You, my friend, are making far too much sense for anyone to take seriously. We are, after all, a nation of Capitalists who owe our souls to bankers and credit card companies. Of course, money is nothing more than a social construct, but there is no reason for anyone to believe ANYBODY ANYWHERE has ANY intention of addressing that FACT! That is why we are going through - not just an economic depression - but a total collapse of civilization as it is known these days. Someone smarter than me said that what is happening is more profound to human history than the collapse of Communism and the Soviet Union. I would suggest that the collapse of Communism and the Soviet Union is really very small potatoes compared to the collapse of Capitalism and not just the United States, but the entire world. Start getting used to it. Begin by getting rid of your automobile and learning how to walk again and how to plant a garden.
A point you miss is that when Communist Russia saw its demise it turned to some sort of Capitilism. When China saw its communist ideology wasn't working all that good, it went to some sort of capitism.
My question is - if capitilism ever fails who does everyone turn to then?

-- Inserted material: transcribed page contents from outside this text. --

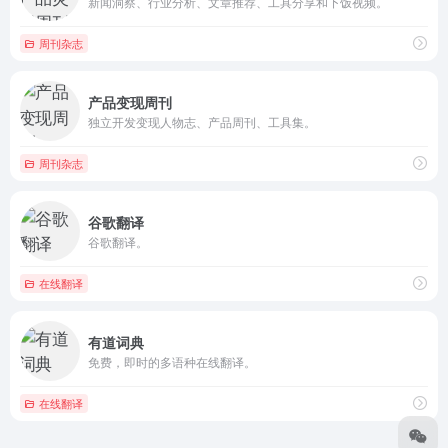
新闻洞察、行业分析、文章推荐、工具分享和下饭视频。
周刊杂志
产品变现周刊
独立开发变现人物志、产品周刊、工具集。
周刊杂志
谷歌翻译
谷歌翻译。
在线翻译
有道词典
免费，即时的多语种在线翻译。
在线翻译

Be that as it may, Capitism does work, and if regulated properly, it can bring much good and prosperity in the world. It most certainly is BETTER than any of the leading contenders. But like all good things, it can be abused and it can be very destructive.
Aristotle was right and still is right - moderation in all things is the best of all possiblities.

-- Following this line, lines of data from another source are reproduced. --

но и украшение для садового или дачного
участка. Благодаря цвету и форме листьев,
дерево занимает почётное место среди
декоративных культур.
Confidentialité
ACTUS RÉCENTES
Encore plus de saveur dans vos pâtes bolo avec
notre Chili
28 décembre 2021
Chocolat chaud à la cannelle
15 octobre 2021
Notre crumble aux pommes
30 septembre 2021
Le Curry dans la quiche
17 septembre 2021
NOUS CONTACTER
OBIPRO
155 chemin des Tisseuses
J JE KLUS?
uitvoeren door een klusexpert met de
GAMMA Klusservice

Money is a social construct, no more real than people's intentions. It still has huge effects in the real sector, and the real sector can't function without it. At least not if it has to support billions of people in a high-tech society.

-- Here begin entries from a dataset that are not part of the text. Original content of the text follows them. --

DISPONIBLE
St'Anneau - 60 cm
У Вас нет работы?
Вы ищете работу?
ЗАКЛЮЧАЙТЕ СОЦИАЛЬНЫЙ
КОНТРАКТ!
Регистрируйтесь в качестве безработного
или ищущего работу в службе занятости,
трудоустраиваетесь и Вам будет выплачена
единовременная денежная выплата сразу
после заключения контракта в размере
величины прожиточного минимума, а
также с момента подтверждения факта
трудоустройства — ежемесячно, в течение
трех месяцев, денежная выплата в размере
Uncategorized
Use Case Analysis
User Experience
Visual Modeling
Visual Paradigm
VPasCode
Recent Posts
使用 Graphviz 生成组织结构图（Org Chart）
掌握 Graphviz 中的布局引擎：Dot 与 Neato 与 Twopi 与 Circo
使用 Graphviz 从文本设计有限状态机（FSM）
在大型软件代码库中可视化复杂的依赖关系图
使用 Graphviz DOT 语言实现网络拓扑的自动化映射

It's sounding like 1) wages are going to have to go up so workers can produce what they make in each country; 2) tariffs are going to have to rise so cheaply-produced goods from low-wage countries can't undercut local manufacturing; 3) a lot of savings will be energy savings from not shipping raw materials, finished goods and recycling all over the planet.
If Chinese shoes are really superior shoes, they will sell even with a tariff-added premium. If we could produce the same stuff here, then they won't. Things like style and quality will be more important than utter cheapness. Although they're pretty good at fakes and knock-offs, too.
It's pretty clear that laws and enforcement will have to figure in the new equations, too. We can either ease our way out of this quicksand together, or all drown trying to climb over the other guy.
Tariffs are just the thing that turn a recession into a depression. One only has to look at what happened in 1930 with the passage of the Smoot-Hawley Act. Trade is the lifeblood of the world economy, the exchange of tangible goods. Protected markets are inferior, retarded markets, incapable of competing with other nations. If you truly wish to bolster your nation's economy, then you buy your own nation's goods. Look at the label that states the country of origin. Walmart used to trumpet about how they sold so many American goods and were preserving American jobs. Haven't heard that in a long time. World trade has forced us to step up our game. If not for the voodoo economics that got it's start thirty years ago, we would still be the world's greatest creditor nation rather than the greatest debtor nation. The eviscerating of financial regulations necessary to service the government debt is what brought us to this turn, not trade.